This is going to be a primer on understanding the SourceCred algorithm and where it lives in the codebase. This is going to be a messy, non-canonical document. I’m writing this primarily to share with @vsoch, but posting it publicly in case it’s helpful for others.
The first thing to know about SourceCred is that we’re oriented around a core data structure: the graph. Although technically, it’s a quiver as the edges are directed, and we allow loop edges and multiple edges between the same pair of nodes.
Every node in the graph will potentially accumulate cred. This means that both contributions (like this post) and contributors (like me) are nodes in the graph. Every edge is directed, (it points from a
src to a
dst), but in general, we flow cred in both directions on each edge. For a deeper look at how we think about edge directionality, read this post.
SourceCred assigns scores based on weighted graphs; that is, graphs where every node has a weight, and every edge has a (forward, backwards) weight. We assign cred scores to the nodes in the graph based on a modified PageRank algorithm; please be familiar with the PageRank whitepaper.
- We convert the graph into a markov chain, using the edge weights to determine the transition probabilities between nodes.
- We use the node weights to set the seed vector for PageRank; thus, you can think of each node as “minting” fresh cred in proportion to its weight
- This gives us a probability distribution over the nodes. However, we want cred scores, not raw probabilities. To fix this, we define a certain set of nodes as “scoring nodes” (i.e. all the user nodes). We then normalize scores so that the sum of all scoring nodes’ scores is equal to the target amount of cred, which by convention is the sum of all the node weights.
The above is the core idea of how we calculate cred. However, it’s actually a bit more complicated, because we want time-varying scores; i.e. we want to calculate the cred for each node (contributor or contribution) in every individual week of the project’s history.
We do that via the (reasonably well documented) timeline pagerank module.

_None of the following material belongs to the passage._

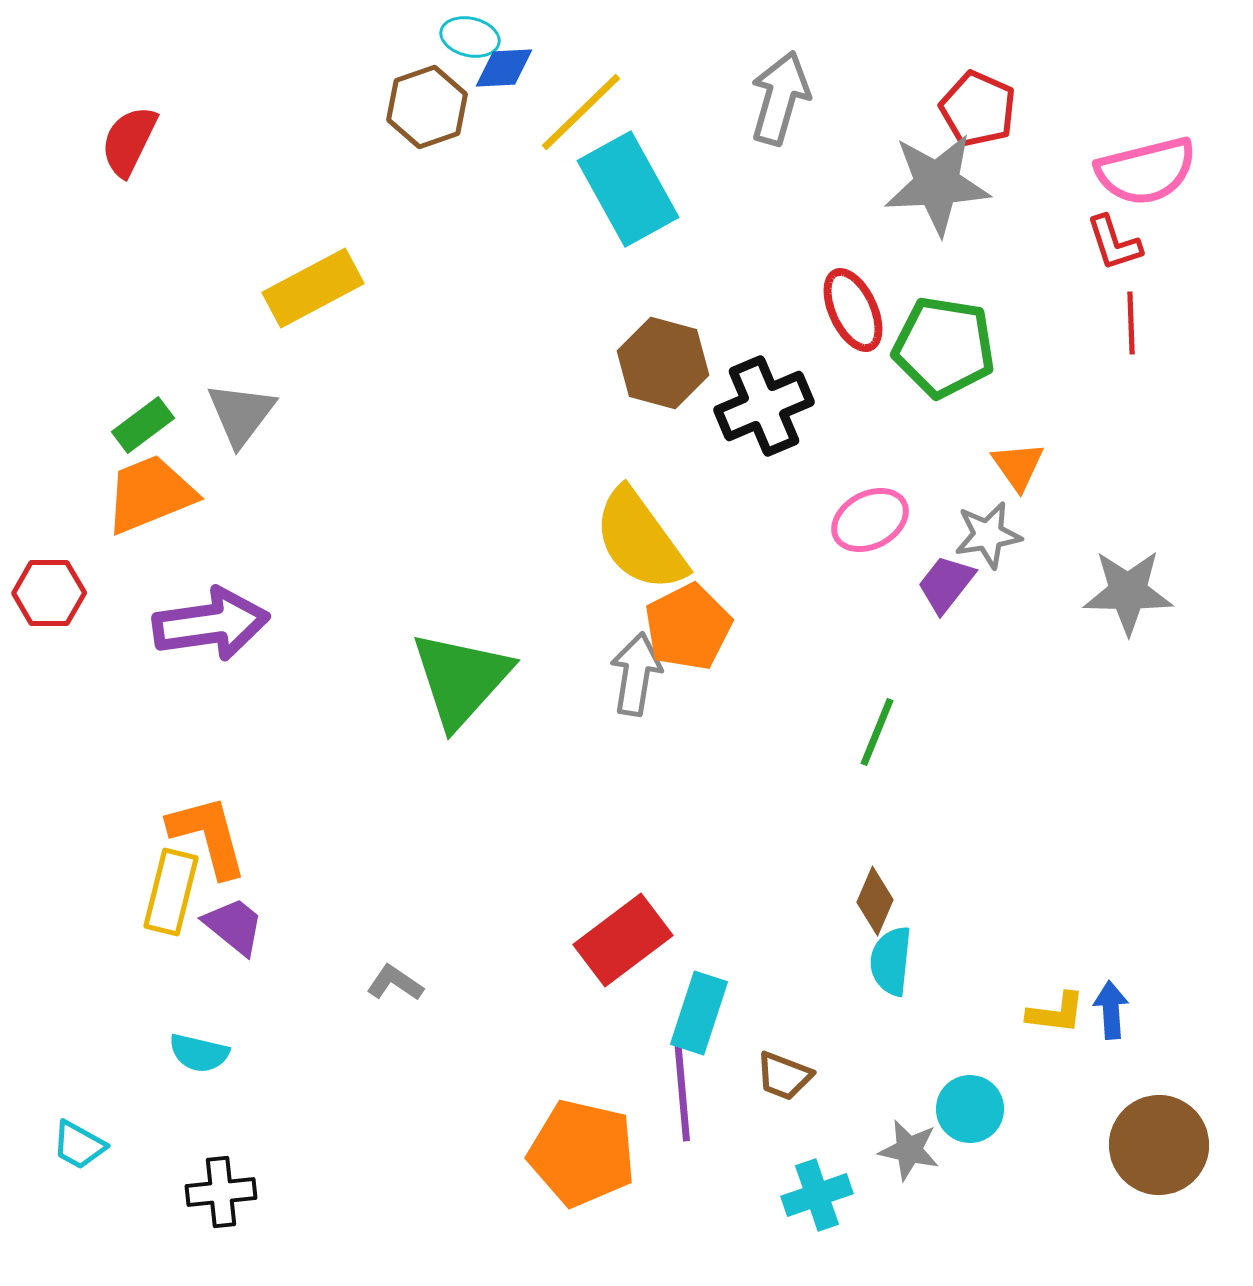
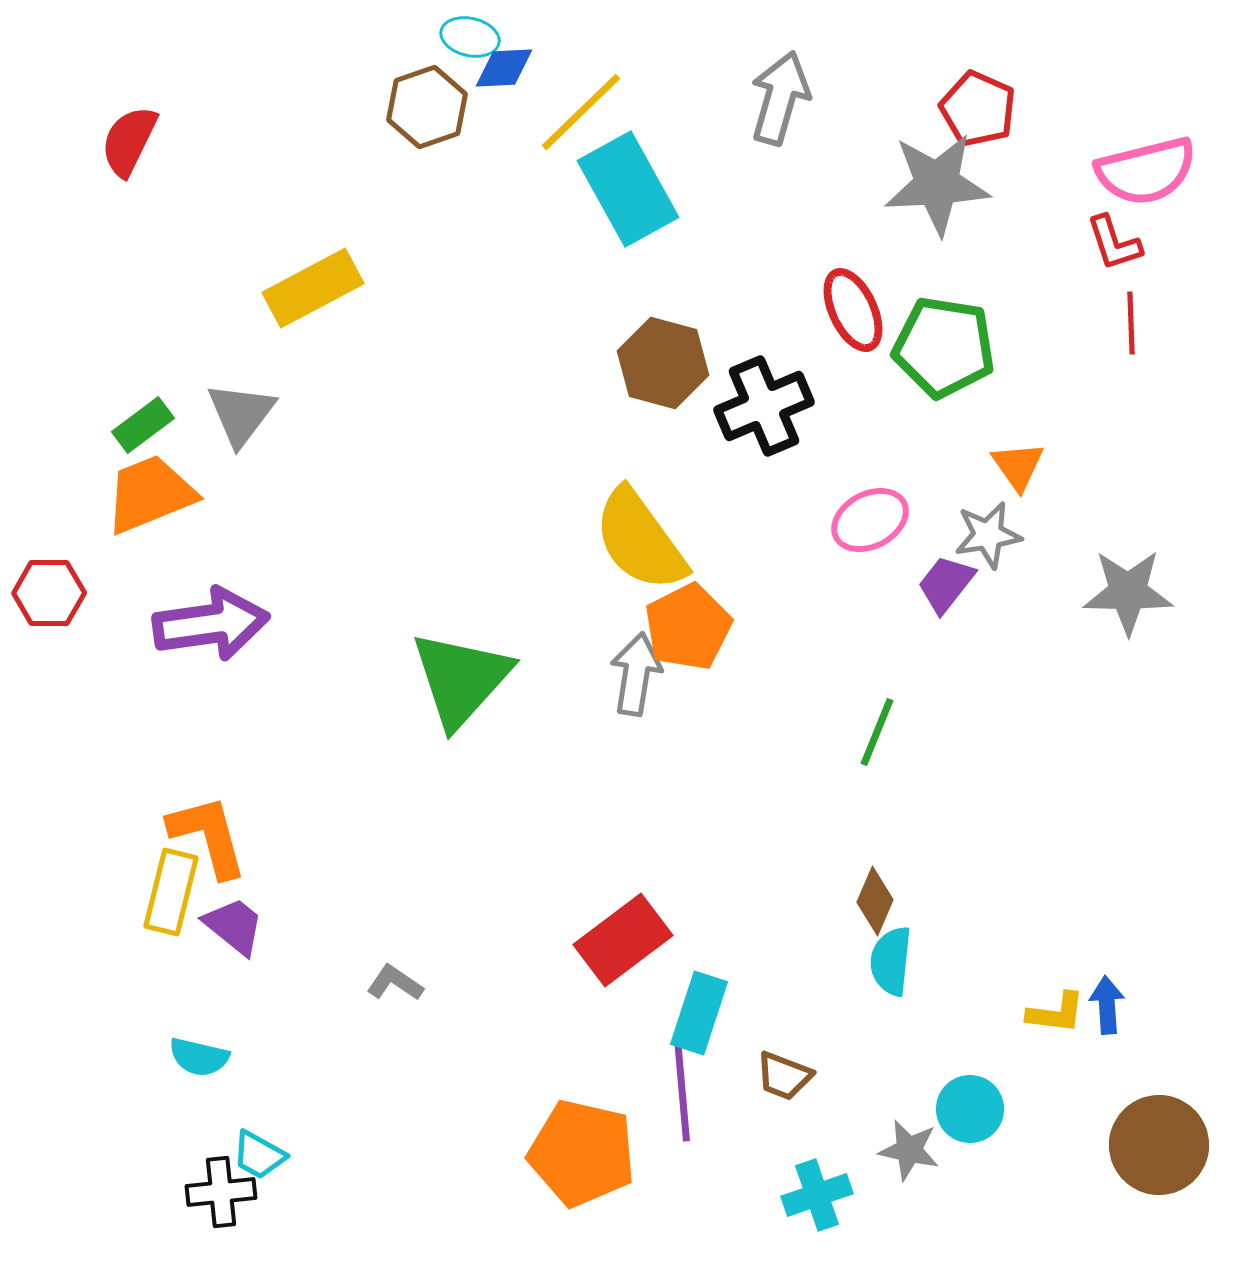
blue arrow at (1111, 1010): moved 4 px left, 5 px up
cyan semicircle at (199, 1053): moved 4 px down
cyan trapezoid at (79, 1145): moved 180 px right, 10 px down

The basic idea is:
- We start with a weighted Graph that describes the whole history of the project
- We partition the history of the project into week-long intervals
- For each interval, we create an interval-specific graph where:
- Every “new” node or edge (created in most recent interval) has full weight
- Every “old” node or edge has exponentially decayed weight
- Every “future” node or edge has 0 weight
- Then, we calculate cred for each interval-specific graph, giving us an interval score
- A node’s total score is the sum of its interval score for all intervals
I hope this is a useful start – please ask questions and I’ll continue to elaborate. Also, I’m currently working on a refactor to make the WeightedGraph an explicit data type, which should make the code less convoluted and easier to follow.